Image Classification

Problem

A 4-band true-color and color-infrared 1 foot resolution aerial image has been generated for Black Water National Wildlife Refuge and resident GIS Analysts are asked to perform a supervised classification on the image in order to establish land cover types. This is an exploratory activity geared towards establishing a methodology for the entire refuge which will ultimately inform decisions on a comprehensive management plan.

Analysis procedures

Strategies: A multi-band tif image, provided by NCSU, is used for the classification. The image has RGB true color bands and a fourth color-infrared band. ArcMap image classification tools are used to define sample sets for each of the six land cover types (forest, field, barren, developed, wetland and water) shown in the image after which a supervised classification is performed. This process is iterated, each time expanding the sample training set in types requiring improved classification, until good results are obtained.

workflow

Methods: The tif file was imported into ArcMap and prepared for the classification. The image was set up as color-infrared by setting Red to Band 4, Green to Band 3 and Blue to Band 2. Initially cover type training samples were restricted to 2 per type. The temporary classification resulting from the initial supervised classification was exported as a Grid file, and added as a layer to the map. This layer was then used to characterize the results of the classification by calculating the area of each type. Each cell in the source file has 0.3m x 0.3m dimensions and thus the per type cell count was multiplied by (0.3 x 0.3)m2 for area comparison. The restricted sample set generated the following areas (m2): forest = 1018555.29, field = 665167.77, barren = 41393.34, developed = 31267.98, wetland = 185230.17, water = 218385.45. Next, training sample sets were expanded for cover types that had significant misclassifications. This process was iterative and required multiple additions of training samples especially for the forest and field types. These types contained significant diversity within them and samples covering that diversity were added. After the final supervised classification the following areas were observed (m2): forest = 760287.42, field = 944721.45, barren = 34627.95, developed = 5612.49, wetland = 191490.84, water = 223259.85. The results show that areas with greater homogeny (e.g. water) are more similar however areas with significant diversity (forest, field) have shifted more. These results can readily be observed in the generated maps.

Results

Restricted Sample Set:

part_1_sample_polygons

Image Classification Result based on Restricted Samples:

part_1_image_classification

Extended Sample Set:

part_2_sample_polygons

Image Classification Result based on Extended Samples:

part_2_image_classification

Application and Reflection

Problem Description: Consider a development project that initially needs to zone a large tract of land into parcels for single lot home construction.

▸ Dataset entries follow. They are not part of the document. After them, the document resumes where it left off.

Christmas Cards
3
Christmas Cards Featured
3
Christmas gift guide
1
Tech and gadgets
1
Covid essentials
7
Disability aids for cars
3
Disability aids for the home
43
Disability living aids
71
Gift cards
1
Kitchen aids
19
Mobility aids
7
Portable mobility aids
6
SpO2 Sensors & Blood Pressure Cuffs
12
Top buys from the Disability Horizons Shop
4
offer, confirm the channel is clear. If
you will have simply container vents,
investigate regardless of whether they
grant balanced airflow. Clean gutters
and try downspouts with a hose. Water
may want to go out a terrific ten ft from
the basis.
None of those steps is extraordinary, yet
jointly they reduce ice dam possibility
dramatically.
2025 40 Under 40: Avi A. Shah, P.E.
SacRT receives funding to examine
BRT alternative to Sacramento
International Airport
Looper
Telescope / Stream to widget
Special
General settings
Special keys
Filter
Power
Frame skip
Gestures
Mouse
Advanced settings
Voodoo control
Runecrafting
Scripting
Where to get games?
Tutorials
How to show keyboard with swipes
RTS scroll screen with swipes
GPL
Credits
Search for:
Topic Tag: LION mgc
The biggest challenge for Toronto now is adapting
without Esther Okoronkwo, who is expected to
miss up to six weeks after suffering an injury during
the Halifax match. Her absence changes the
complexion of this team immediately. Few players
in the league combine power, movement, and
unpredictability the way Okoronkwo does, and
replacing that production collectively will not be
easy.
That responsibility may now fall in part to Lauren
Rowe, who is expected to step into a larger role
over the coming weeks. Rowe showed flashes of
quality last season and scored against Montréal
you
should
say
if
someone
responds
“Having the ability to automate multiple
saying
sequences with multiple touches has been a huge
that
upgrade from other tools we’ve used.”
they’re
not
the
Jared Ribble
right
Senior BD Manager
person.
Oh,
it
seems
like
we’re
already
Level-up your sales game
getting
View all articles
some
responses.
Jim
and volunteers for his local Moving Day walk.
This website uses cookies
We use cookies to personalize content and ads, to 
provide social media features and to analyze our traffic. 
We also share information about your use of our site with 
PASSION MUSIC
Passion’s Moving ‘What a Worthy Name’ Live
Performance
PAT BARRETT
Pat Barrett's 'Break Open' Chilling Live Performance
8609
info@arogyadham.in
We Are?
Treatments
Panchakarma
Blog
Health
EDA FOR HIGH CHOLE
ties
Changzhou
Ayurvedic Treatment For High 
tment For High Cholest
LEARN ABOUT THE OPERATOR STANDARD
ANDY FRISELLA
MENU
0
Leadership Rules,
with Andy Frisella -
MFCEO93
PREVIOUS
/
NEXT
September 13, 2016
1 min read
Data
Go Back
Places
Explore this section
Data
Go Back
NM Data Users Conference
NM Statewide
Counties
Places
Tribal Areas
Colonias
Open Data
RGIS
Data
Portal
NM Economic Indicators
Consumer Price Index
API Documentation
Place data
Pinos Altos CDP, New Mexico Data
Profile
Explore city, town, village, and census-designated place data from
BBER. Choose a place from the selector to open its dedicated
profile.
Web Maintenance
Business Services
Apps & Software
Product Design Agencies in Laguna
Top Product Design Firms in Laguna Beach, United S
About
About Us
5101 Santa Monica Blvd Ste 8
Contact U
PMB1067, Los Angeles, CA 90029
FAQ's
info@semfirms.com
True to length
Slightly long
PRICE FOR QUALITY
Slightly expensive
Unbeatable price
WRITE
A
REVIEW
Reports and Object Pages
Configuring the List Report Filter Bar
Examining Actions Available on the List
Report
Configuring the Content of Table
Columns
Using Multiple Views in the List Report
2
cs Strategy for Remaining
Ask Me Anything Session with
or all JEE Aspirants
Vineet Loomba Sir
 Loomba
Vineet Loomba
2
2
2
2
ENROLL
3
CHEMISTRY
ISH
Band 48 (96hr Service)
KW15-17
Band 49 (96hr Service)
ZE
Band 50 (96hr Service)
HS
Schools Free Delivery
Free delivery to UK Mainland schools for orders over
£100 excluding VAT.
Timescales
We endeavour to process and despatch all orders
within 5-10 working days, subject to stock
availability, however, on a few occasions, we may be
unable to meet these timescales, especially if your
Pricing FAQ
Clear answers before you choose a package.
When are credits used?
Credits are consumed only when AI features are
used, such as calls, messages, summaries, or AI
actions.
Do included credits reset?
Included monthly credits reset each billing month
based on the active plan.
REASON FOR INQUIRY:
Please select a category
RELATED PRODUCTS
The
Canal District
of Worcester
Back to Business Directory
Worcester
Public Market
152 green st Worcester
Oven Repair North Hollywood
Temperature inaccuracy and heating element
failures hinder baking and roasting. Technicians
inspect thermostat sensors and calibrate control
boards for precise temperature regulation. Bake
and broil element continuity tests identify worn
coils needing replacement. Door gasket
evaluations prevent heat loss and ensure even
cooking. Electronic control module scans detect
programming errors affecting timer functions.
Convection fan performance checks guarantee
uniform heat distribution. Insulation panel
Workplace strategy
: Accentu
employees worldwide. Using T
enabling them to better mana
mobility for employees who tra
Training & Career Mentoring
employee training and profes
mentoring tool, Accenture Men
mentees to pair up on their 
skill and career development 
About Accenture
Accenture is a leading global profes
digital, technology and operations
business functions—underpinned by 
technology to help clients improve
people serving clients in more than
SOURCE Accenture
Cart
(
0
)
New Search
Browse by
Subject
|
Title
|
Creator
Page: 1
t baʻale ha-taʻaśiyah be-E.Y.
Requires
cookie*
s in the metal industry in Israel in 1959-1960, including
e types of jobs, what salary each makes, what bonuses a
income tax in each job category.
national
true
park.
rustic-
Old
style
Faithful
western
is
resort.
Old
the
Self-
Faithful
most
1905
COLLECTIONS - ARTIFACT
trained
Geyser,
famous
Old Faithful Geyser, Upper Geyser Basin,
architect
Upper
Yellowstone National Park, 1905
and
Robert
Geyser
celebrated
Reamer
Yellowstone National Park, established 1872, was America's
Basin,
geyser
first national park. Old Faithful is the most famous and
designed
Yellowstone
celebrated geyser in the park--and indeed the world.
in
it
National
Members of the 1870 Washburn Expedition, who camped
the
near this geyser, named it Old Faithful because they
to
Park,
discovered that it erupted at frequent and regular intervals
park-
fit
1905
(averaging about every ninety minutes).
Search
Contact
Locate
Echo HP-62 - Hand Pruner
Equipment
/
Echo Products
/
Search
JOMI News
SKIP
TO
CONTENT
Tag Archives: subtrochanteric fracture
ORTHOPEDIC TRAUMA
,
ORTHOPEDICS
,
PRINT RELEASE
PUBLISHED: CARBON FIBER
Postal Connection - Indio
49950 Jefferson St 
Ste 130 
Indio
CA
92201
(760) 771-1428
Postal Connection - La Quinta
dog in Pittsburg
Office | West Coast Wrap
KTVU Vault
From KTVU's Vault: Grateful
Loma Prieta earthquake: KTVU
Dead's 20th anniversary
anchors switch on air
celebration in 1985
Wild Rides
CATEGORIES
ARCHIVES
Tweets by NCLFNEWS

Data Needed: Multi-band aerial image of entire area.

Analysis Procedures: A multi-band aerial image is taken of the entire land area and the image is classified to show streams, wooded areas, wetlands and open areas. This information is a starting point for zoning lots relative to non-negotiable natural features (the streams) as well as features to some degree would be preserved (woods) to enhance the appeal of the area.